Why is the slice sometimes passed by reference, sometimes by pointer?

In the default container/heap package in go, there's an example for implementing a priority queue.

While looking at the sample code, it uses a slice []*Item, and implements the heap.Interface.

My trouble is with the following bit. Why are some functions declared with the priority queue as a slice and sometimes as a pointer to slice ?:

func (pq PriorityQueue) Swap(i, j int) {...}
// vs
func (pq *PriorityQueue) Push(x interface{}) {...}

Why isn't it always (pq PriorityQueue) ? On this other StackOverflow thread about pointer to slices, the docs say that slices are refence types, so why use pointers on them ? I'm having trouble with the fact that the official doc says something then mixes both without explaining the point of adding a pointer.
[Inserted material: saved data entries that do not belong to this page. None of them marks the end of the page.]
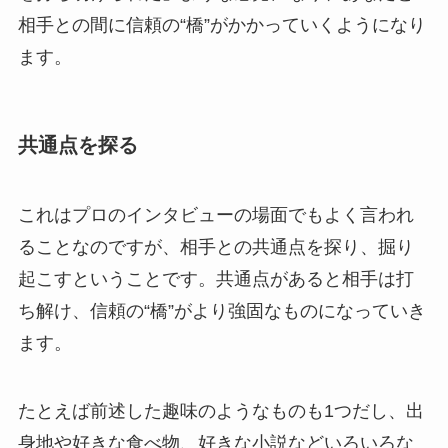
相手との間に信頼の“橋”がかかっていくようになり
ます。
共通点を探る
これはプロのインタビューの場面でもよく言われ
ることなのですが、相手との共通点を探り、掘り
起こすということです。共通点があると相手は打
ち解け、信頼の“橋”がより強固なものになっていき
ます。
たとえば前述した趣味のようなものも1つだし、出
身地や好きな食べ物、好きな小説などいろいろな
Thanks for your insights !

EDIT: Here's an example:

// original sample code from the docs:
func (pq *PriorityQueue) Push(x interface{}) {
    n := len(*pq)
    item := x.(*Item)
    item.index = n
    *pq = append(*pq, item)
}

// is this the same (removed pointers to slice) ?
func (pq PriorityQueue) Push(x interface{}) {
    n := len(pq)
    item := x.(*Item)
    item.index = n
    pq = append(pq, item)
}

If both functions are the same, why use a pointer now ?

Answers


This article on the Go blog explains why.

From the section Passing slices to functions:

It's important to understand that even though a slice contains a pointer, it is itself a value. Under the covers, it is a struct value holding a pointer and a length. It is not a pointer to a struct.

As a result you either need to pass a pointer or you need to return the slice as a value if you want to modify it with append.

If you just want to modify the contents of a slice you can simply pass the slice by value:

Even though the slice header is passed by value, the header includes a pointer to elements of an array, so both the original slice header and the copy of the header passed to the function describe the same array. Therefore, when the function returns, the modified elements can be seen through the original slice variable.

With append you are modifying the slice header. And

Thus if we want to write a function that modifies the header, we must return it as a result parameter

Or:

Another way to have a function modify the slice header is to pass a pointer to it.